RIYADH: The Ministry of Health announced Tuesday two more swine flu fatalities, which brings the total number of reported H1N1-linked deaths in the Kingdom to six.
The new fatalities are a 15-year-old Saudi boy and a Sri Lankan salesman with a UAE address who was identified as Mohammed Mafaz Mohammed Saleem, 31. The man was found dead in his hotel room on Monday.
“Both deaths are in the capital,” said Health Ministry Spokesman Dr. Khalid Al-Mirghalani. “The Saudi boy died here Tuesday. He was suffering from a congenital heart problem.”
Saleem was an employee of RGG group, subsidiary of Al Hokair Group, and traveled to Riyadh regularly to sell ladies apparel items to retail outlets in Riyadh.
Sri Lankan Embassy Charge D’affaires Sabarullah Khan told Arab News that the death certificate that was delivered to the Lankan government cited the cause of death as a “heart attack.”
“This is really shocking to hear that the death was due to H1N1,” Khan said.
The embassy official said that Saleem visited numerous health centers, “yet none of them diagnosed the disease properly, and such negligence had led to an unfortunate death,” said Khan.
Saleem arrived here on June 25 with a severe cough and high fever and was reportedly refused admission for treatment. Saleem visited a government hospital around 11 a.m. on Friday. He visited another hospital at around 6 p.m. on Sunday where a doctor took samples of saliva and mucous and prescribed medicine for pneumonia before sending the man on his way. The report showing the man had swine flu arrived on Monday, the day his body was found in a hotel room in the capital.
The staff at the hotel — the Golden Tulip Hotel in Qasr Al-Nasseriyah — was tested for swine flu because the Saleem had resided there for nine days.
In related news, the Saudi Food and Drug Authority (SFDA) and the Saudi Health Ministry have officially registered a new medicine for the treatment of swine flu, the local daily Al-Madinah reported on Tuesday.

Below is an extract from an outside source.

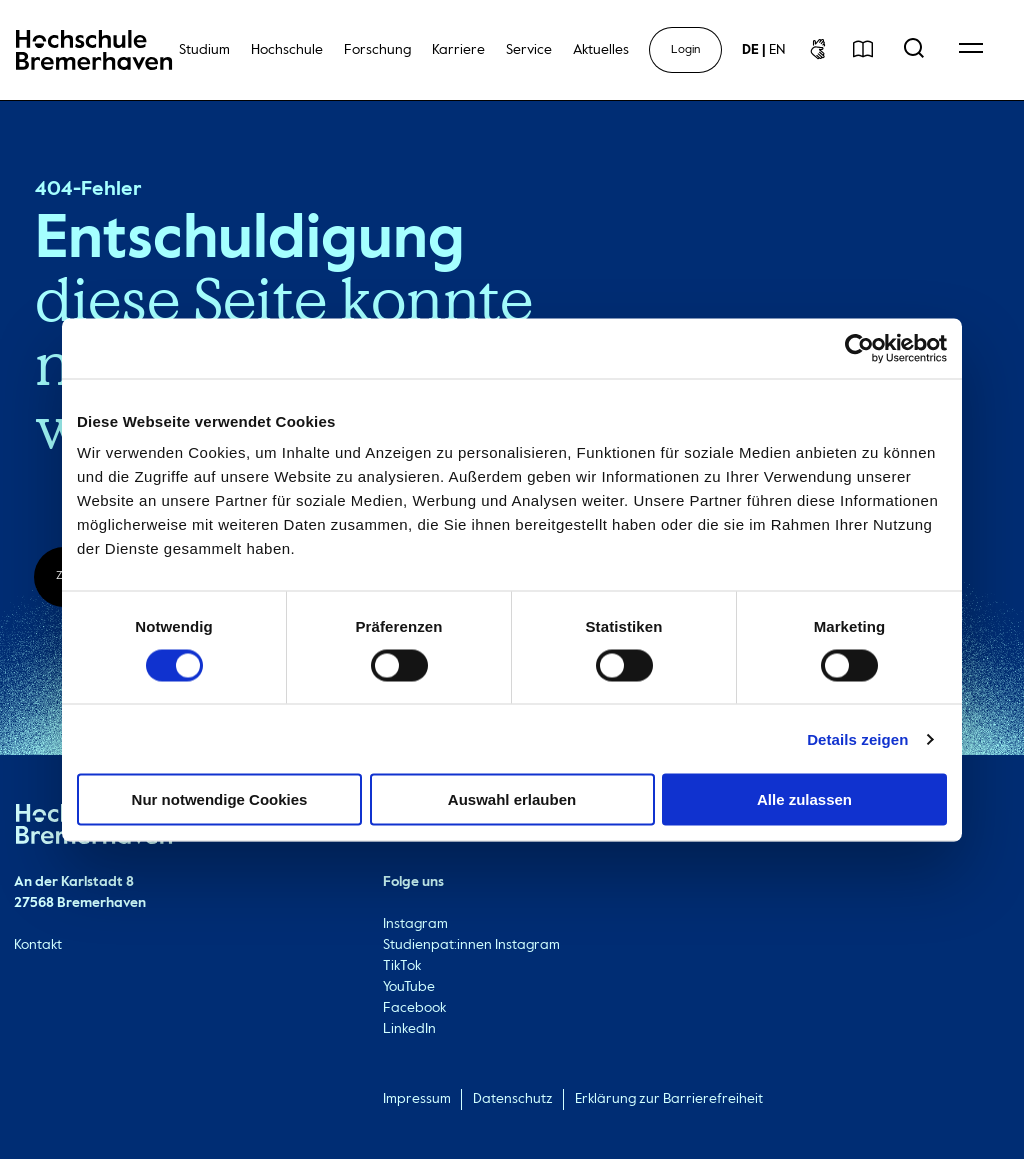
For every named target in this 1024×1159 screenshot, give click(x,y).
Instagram (415, 924)
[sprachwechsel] (763, 50)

According to the newspaper, SFDA Deputy Chairman Dr. Saleh Bawazir said the Saudi-made medicine named Oselta is considered the first medicine in the world that is effective against swine flu particularly after the end of the preventive period of Tamiflu.

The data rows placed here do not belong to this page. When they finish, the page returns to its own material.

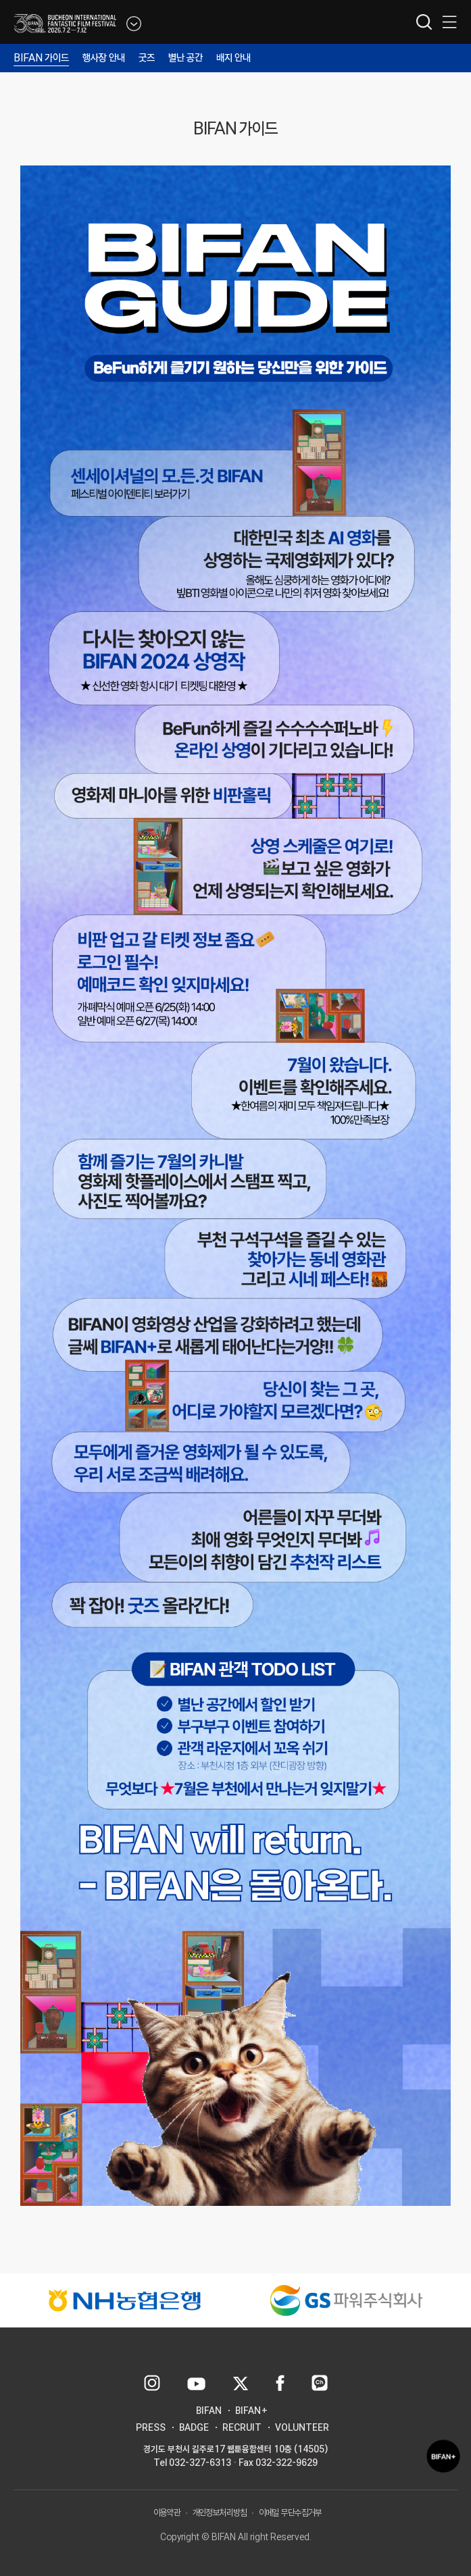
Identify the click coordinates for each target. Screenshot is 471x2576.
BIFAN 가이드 (41, 57)
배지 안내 (233, 57)
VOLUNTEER (302, 2427)
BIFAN (209, 2410)
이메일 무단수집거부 (290, 2512)
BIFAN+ (251, 2410)
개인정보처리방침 (220, 2512)
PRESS (151, 2427)
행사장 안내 (103, 57)
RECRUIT (242, 2427)
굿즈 (147, 57)
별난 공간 (185, 57)
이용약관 (166, 2512)
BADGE (194, 2427)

“This 75 mg capsules drug is an alternative medicine which is 30 percent less than the price of the current medicine,” he said.
Bawazir did not give the name of the national company that invented the drug but said a medical doctor should take the medicine only on prescription to those who actually have H1N1.
As cases of swine flu grow in the Kingdom, Deputy Chairman of Committee of Health and Treatment in Iranian Parliament Hussein Ali Shehrayari said Iran would not send Iranian pilgrims for Umrah during the month of Ramadan in view of the spread of swine flu disease, the Saudi Press Agency said, quoting Iranian newspapers on Tuesday.
“In view of the spread of pandemic influenza virus of type A/H1N1 and the increasing number of people infected with the disease, it is necessary to take precautionary measures for the prevention of this disease,” Shehrayari said.